Figure 1-1: Examining the detailed data for the policy violation anomaly
in the CHQ workstation.
Broadening the scope of visible data in the global visualization revealed
that other locations began reporting critical policy deviations, and eventually
virus notifications, in gradually increasing amounts. These alerts became
numerous and pervasive throughout the network at the conclusion of the
available data.
This pattern of activity could be caused by malware designed to increase
security vulnerabilities on infected machines. This eventually leads to
widespread critical policy violations, and a rampant virus infection throughout
the enterprise.
Figure 1-2: Observing the upward trend in policy violations across the
enterprise.
Anomaly
2 – Types of Activity Absent in Regions, 6, 8,
9, and 46
A
48-hour regional view, filtered to chart only green “Questionable
Activity,” showed gaps in Regions 8 and 9. Opening detailed table views
showed these regions never reported external device activity, while other large
regions reported thousands of instances.
Using
the same view, but filtered for Performance Issues, we determined that reports
of fully consumed CPU were absent from Regions 6 and 46.
Because
the affected regions reported other types of activity, the anomaly may indicate
there were compromised reporting services returning false status.
Figure
2-1: Observed gaps in device activity reporting in Regions 8 and 9.
Figure
2-2: Observed gaps in fully consumed CPU reporting in Regions 6 and 46.
Anomaly 3
– Off-Hours Maintenance Activity
Our
tool allowed us to see this activity in the 2 PM BMT snapshot of network
“health.” We were also able to broaden the scope of our
visualization to better reveal this trend of activity over time. We switched to
a 48-hour view, and were able to see that after-hours maintenance continued
over the entire two-day reporting period. Opening the event details table for a
region shows that the maintenance happened on only a few machines at a time. We
confirmed that throughout the entire reporting period, the pattern still
consistently occurred on all machine types.
Again,
our analytic reports only those after-hours connections that have an activity
code of greater than 1, signaling an “abnormal” condition. Because
of this, we immediately regarded the activity as suspicious.
Since
our analytics did not measure suspicious after-hours activity for servers, we
are unable to determine if servers also experience similar behavior patterns
after business hours. Our analytics also do not measure suspicious activity for
workstations during office hours, so we were unable to determine if abnormal
increases in activity also occurred on these machines during those times.
By
clicking on each number in the detailed event chart, we were able to see that
several IP addresses associated with after-hours activity were also issuing
maintenance downtime notifications. Since the Bank of Money does not have
scheduled maintenance intervals, it is very possible that some of their
maintenance work occurs after-hours, making this a normal pattern of activity.
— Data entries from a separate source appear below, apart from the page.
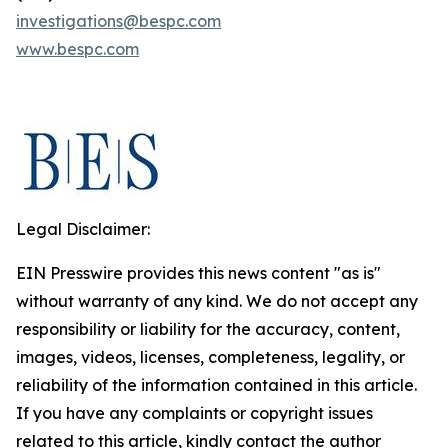
investigations@bespc.com
www.bespc.com
Legal Disclaimer:
EIN Presswire provides this news content "as is"
without warranty of any kind. We do not accept any
responsibility or liability for the accuracy, content,
images, videos, licenses, completeness, legality, or
reliability of the information contained in this article.
If you have any complaints or copyright issues
related to this article, kindly contact the author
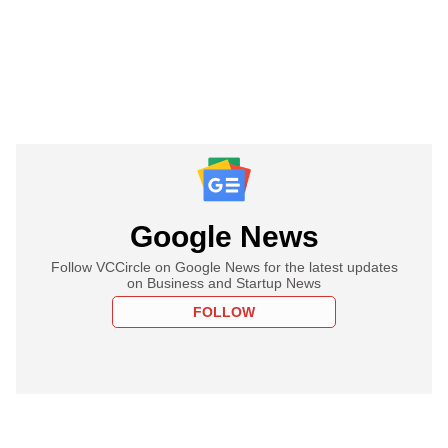
Google News
Follow VCCircle on Google News for the latest updates
on Business and Startup News
FOLLOW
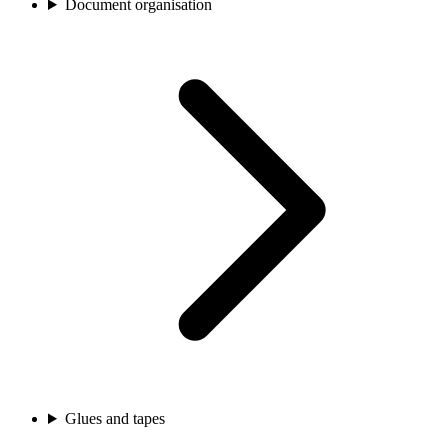
Document organisation
Glues and tapes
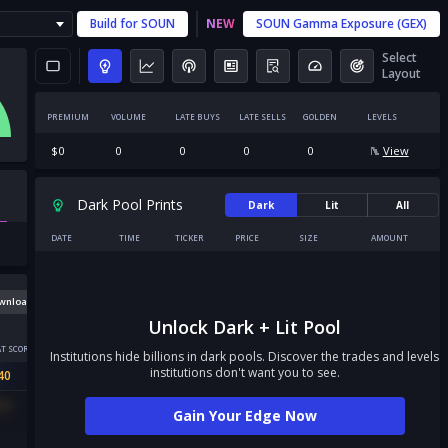
Build for
SOUN
NEW
SOUN
Gamma Exposure (GEX)
Select
Layout
PREMIUM
VOLUME
LATE BUYS
LATE SELLS
GOLDEN
LEVELS
$
0
0
0
0
0
View
Dark Pool Prints
Dark
Lit
All
DATE
TIME
TICKER
PRICE
SIZE
AMOUNT
wnload
Unlock Dark + Lit Pool
T SCORE
Institutions hide billions in dark pools. Discover the trades and levels
institutions don't want you to see.
40
31
Gain Your Edge Now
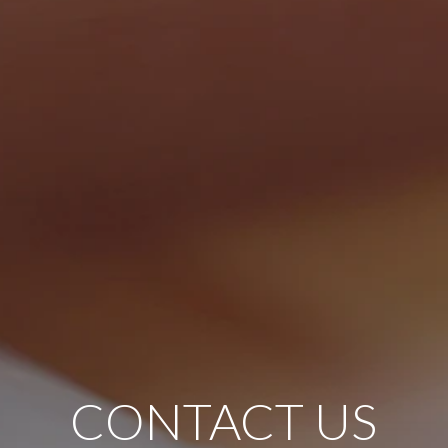
CONTACT US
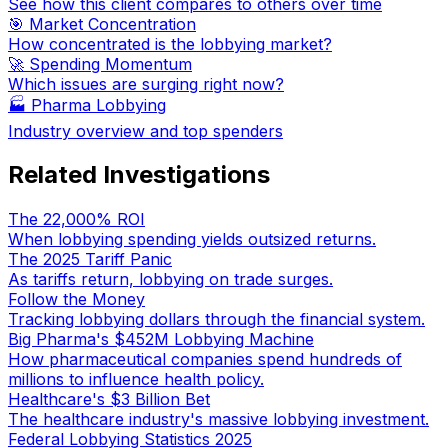
See how this client compares to others over time
🎯 Market Concentration
How concentrated is the lobbying market?
🚀 Spending Momentum
Which issues are surging right now?
🏭
Pharma Lobbying
Industry overview and top spenders
Related Investigations
The 22,000% ROI
When lobbying spending yields outsized returns.
The 2025 Tariff Panic
As tariffs return, lobbying on trade surges.
Follow the Money
Tracking lobbying dollars through the financial system.
Big Pharma's $452M Lobbying Machine
How pharmaceutical companies spend hundreds of
millions to influence health policy.
Healthcare's $3 Billion Bet
The healthcare industry's massive lobbying investment.
Federal Lobbying Statistics 2025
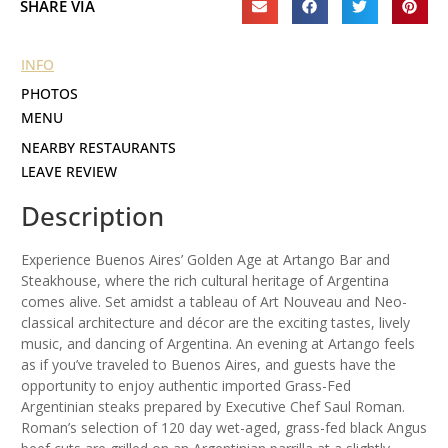
SHARE VIA
INFO
PHOTOS
MENU
NEARBY RESTAURANTS
LEAVE REVIEW
Description
Experience Buenos Aires’ Golden Age at Artango Bar and
Steakhouse, where the rich cultural heritage of Argentina
comes alive. Set amidst a tableau of Art Nouveau and Neo-
classical architecture and décor are the exciting tastes, lively
music, and dancing of Argentina. An evening at Artango feels
as if you’ve traveled to Buenos Aires, and guests have the
opportunity to enjoy authentic imported Grass-Fed
Argentinian steaks prepared by Executive Chef Saul Roman.
Roman’s selection of 120 day wet-aged, grass-fed black Angus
However, since there is not an exact correlation between IP addresses, and
since the “green” events have abnormal activity codes, it is also
possible that some of the activity is not related to normal maintenance, or
some machines going down for maintenance have fewer than two connections.
Figure
3-1: After-hours activity occurs over the entire reporting period.
Anomaly 4
– Activity Trends in DC5 and Region 25, on February 2nd
Rapidly
comparing 24-hour views of February 2nd and 3rd (using
the forward/back buttons in the browser, with policy status turned off)
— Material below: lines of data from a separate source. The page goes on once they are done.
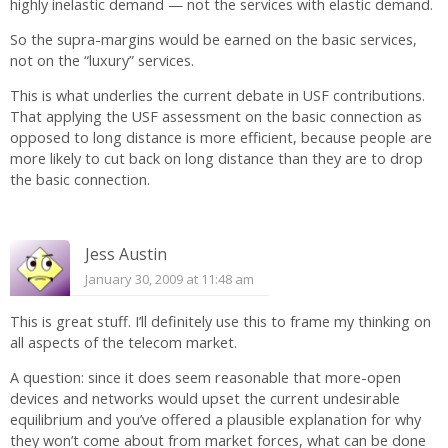
highly inelastic demand — not the services with elastic demand.
So the supra-margins would be earned on the basic services,
not on the “luxury” services.
This is what underlies the current debate in USF contributions.
That applying the USF assessment on the basic connection as
opposed to long distance is more efficient, because people are
more likely to cut back on long distance than they are to drop
the basic connection.
Jess Austin
January 30, 2009 at 11:48 am
This is great stuff. I’ll definitely use this to frame my thinking on
all aspects of the telecom market.
A question: since it does seem reasonable that more-open
devices and networks would upset the current undesirable
equilibrium and you’ve offered a plausible explanation for why
they won’t come about from market forces, what can be done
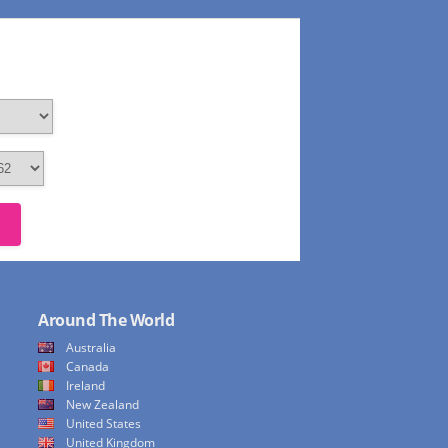
Around The World
Australia
Canada
Ireland
New Zealand
United States
United Kingdom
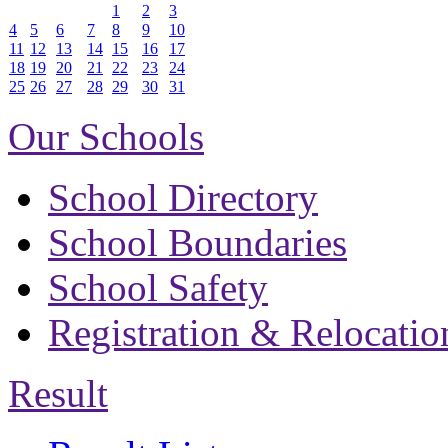
1
2
3
4
5
6
7
8
9
10
11
12
13
14
15
16
17
18
19
20
21
22
23
24
25
26
27
28
29
30
31
Our Schools
School Directory
School Boundaries
School Safety
Registration & Relocatio
Result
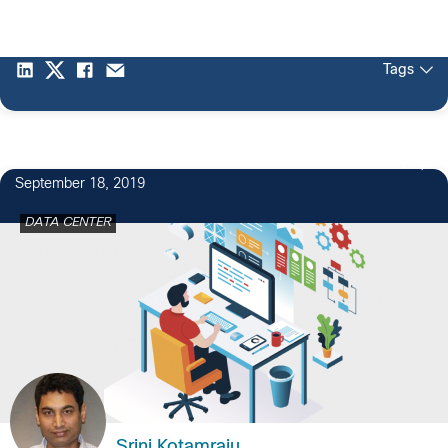
Tags
1
September 18, 2019
DATA CENTER
Srini Kotamraju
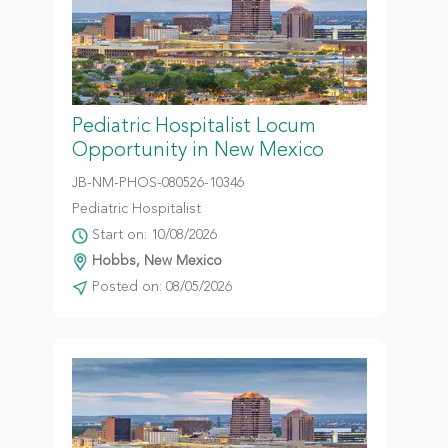
Pediatric Hospitalist Locum
Opportunity in New Mexico
JB-NM-PHOS-080526-10346
Pediatric Hospitalist
Start on: 10/08/2026
Hobbs, New Mexico
Posted on: 08/05/2026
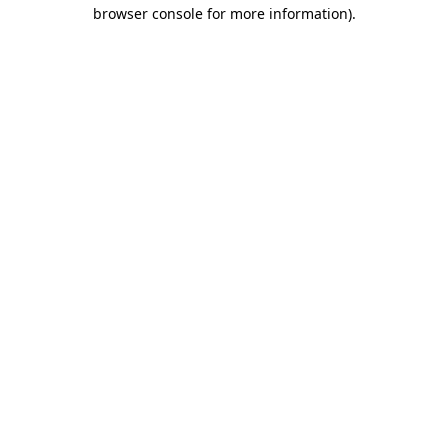
browser console for more information).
revealed two differences. On February 3rd, activity is uniform
across all regions and data centers. However, on February 2nd
, during business hours, Region 25 activity decreases, while DC5
activity increases. This was confirmed by clicking on each chart to display
tables of detailed event counts.
The
anomaly could indicate a facility-wide problem being address in DC5, while a
region-wide problem may be impacting Region 25.
Figure
4-1: Activity anomaly revealed through rapid visual comparison of charts.